Milano, 21 ottobre 2017 - Se Matteo Renzi e la maggioranza del Pd non fossero intervenuti con efficace malagrazia, Ignazio Visco sarebbe stato confermato per altri sei anni alla guida della Banca d’Italia senza che nessuno battesse ciglio. È possibile tuttora che lo sarà, ma in ogni caso l’opinione pubblica sa che quasi l’intero parlamento vorrebbe una soluzione diversa. È giusto? Quarant’anni fa, a Ferragosto del ’77, il boia nazista Herbert Kappler evase dall’ospedale militare del Celio. Il ministro della Difesa Lattanzio dovette dimettersi, pur non avendo ovviamente alcuna responsabilità nella custodia del prigioniero. Talvolta sono necessari atti simbolici. La domanda è: la Vigilanza della Banca d’Italia ha svolto con assoluto scrupolo il suo lavoro sulle dieci banche saltate in aria negli ultimi anni? Se la risposta è negativa, ci si regoli di conseguenza. Visco non ha verosimilmente responsabilità maggiori di Salvatore Rossi, il direttore generale candidato (in ipotesi) a sostituirlo e degli altri tre membri del direttorio

Ma il governatore è un simbolo e come tale deve rispondere perché l’intera Banca d’Italia, costituzionalmente refrattaria all’autocritica, rifletta anche su di sé. Negli anni della crisi, il governo degli Stati Uniti ha salvato le banche con 2.330 miliardi di dollari, restituiti con gli interessi. L’Inghilterra nazionalizzò sei banche con una spesa di 1.148 miliardi di sterline. La Germania ha sostenuto il sistema con 418 miliardi di euro. Il governo francese con 228 miliardi. Da noi fino all’anno scorso erano stati spesi soltanto quattro miliardi per il prestito al Monte dei Paschi, restituito ai tassi usurari richiesti dall’Europa. Il conto complessivo, per lo Stato e gli investitori, è stato calcolato oggi in 24 miliardi. Quando le banche italiane hanno detto di non aver bisogno di soldi, la Banca d’Italia era d’accordo? Le dieci banche entrate in crisi quando era troppo tardi per aiutarle con il consenso europeo avevano sempre ottenuto ispezioni tranquillizzanti? Di chi fu il suggerimento di far comperare Banca Etruria dalla appoggiatissima (da Banca d’Italia) Popolare di Vicenza che poco dopo saltò in aria? Chi ha vigilato in tempo utile sulla reale corrispondenza del valore delle azioni e delle obbligazioni con il patrimonio delle banche?

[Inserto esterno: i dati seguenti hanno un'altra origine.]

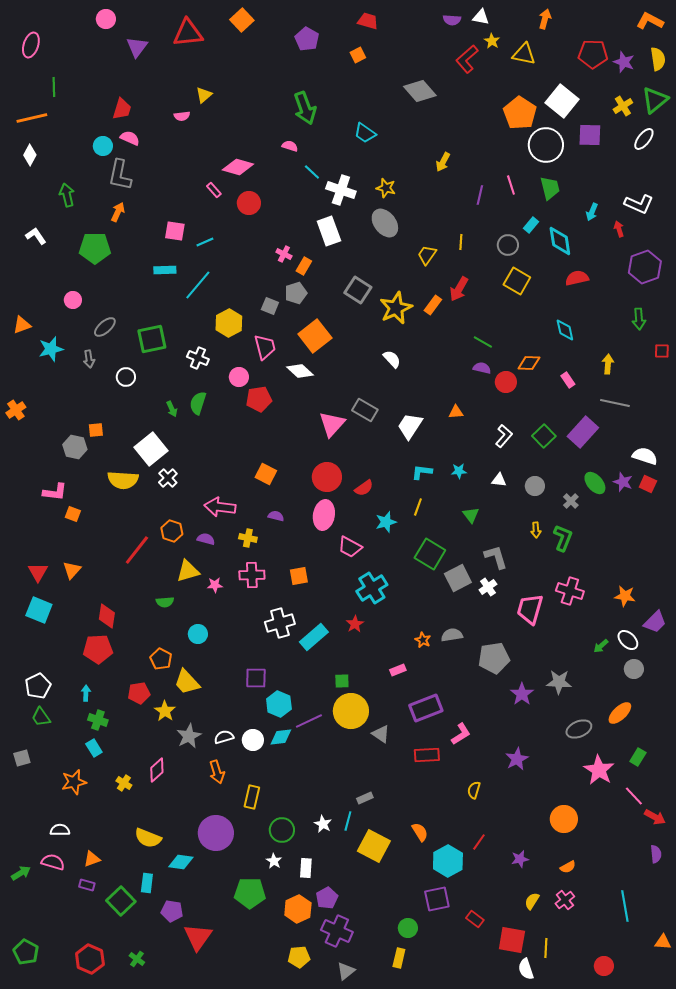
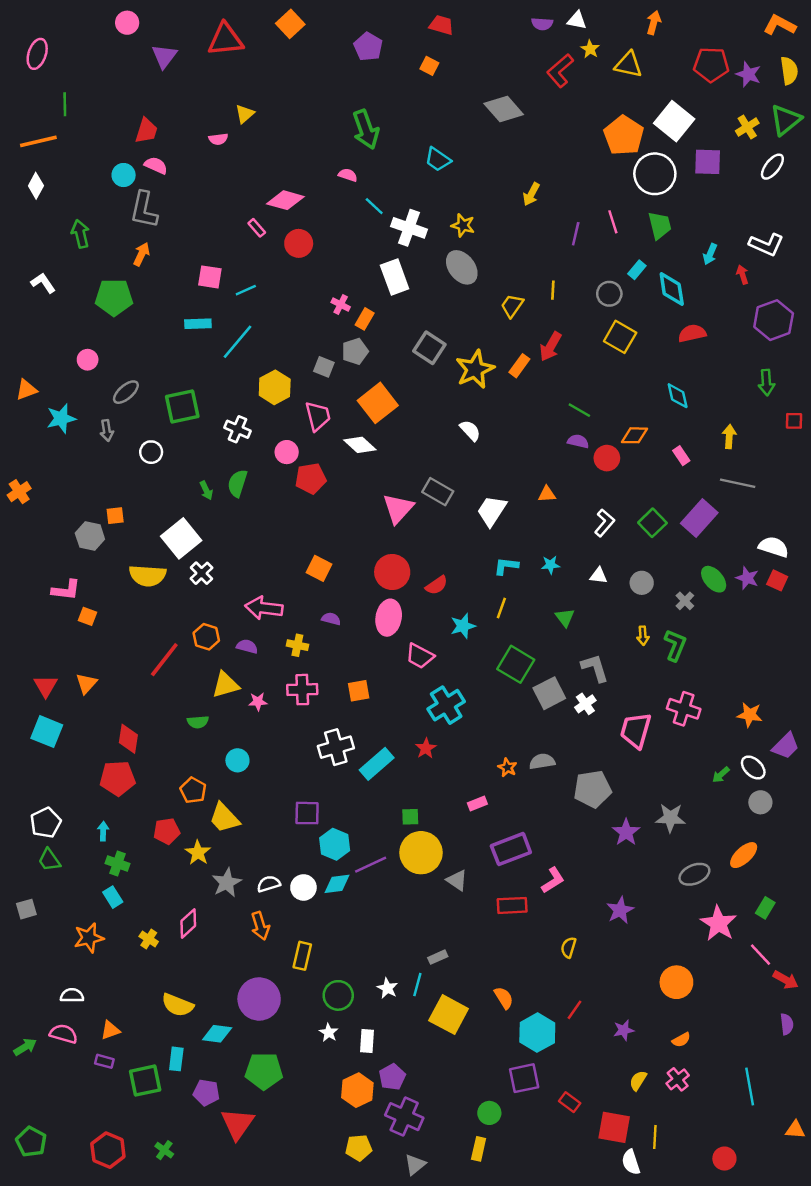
orange square: (358, 55) -> (429, 66), turned -35
green pentagon: (250, 893) -> (264, 1071), moved
green square: (121, 901) -> (145, 1081), turned 32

Non sarebbe stato singolare se la conferma fino a dodici anni di mandato (semipresidenziale) del governatore fosse avvenuta senza un bah, mentre una commissione parlamentare d’inchiesta potrebbe scoprire che non tutto è andato magnificamente? Si è obiettato che il Parlamento non sarebbe competente a intervenire su nomine che non gli spettano. Il 29 agosto 2005 Romano Prodi, a nome dell’Unione, chiese comprensibilmente un cambio di gestione della Banca d’Italia per la vicenda che aveva coinvolto il governatore Antonio Fazio e attivò l’opposizione in Senato perché questo avvenisse. Con 356 operazioni di fusione e aggregazione bancaria Fazio aveva portato lo spread dell’Italia da 800 a 200 punti. Voleva salvare l’italianità della Banca Nazionale del Lavoro. Forzò la mano col suo pessimo carattere, ebbe rapporti personali impropri e per questo il Parlamento ridusse a sei anni rinnovabili per una volta la durata del mandato vitalizio. A dieci anni dai fatti, Fazio è stato scagionato dalla Cassazione. Poche righe nelle pagine interne e nessuno gli ha mai riconosciuto il buono che ha fatto.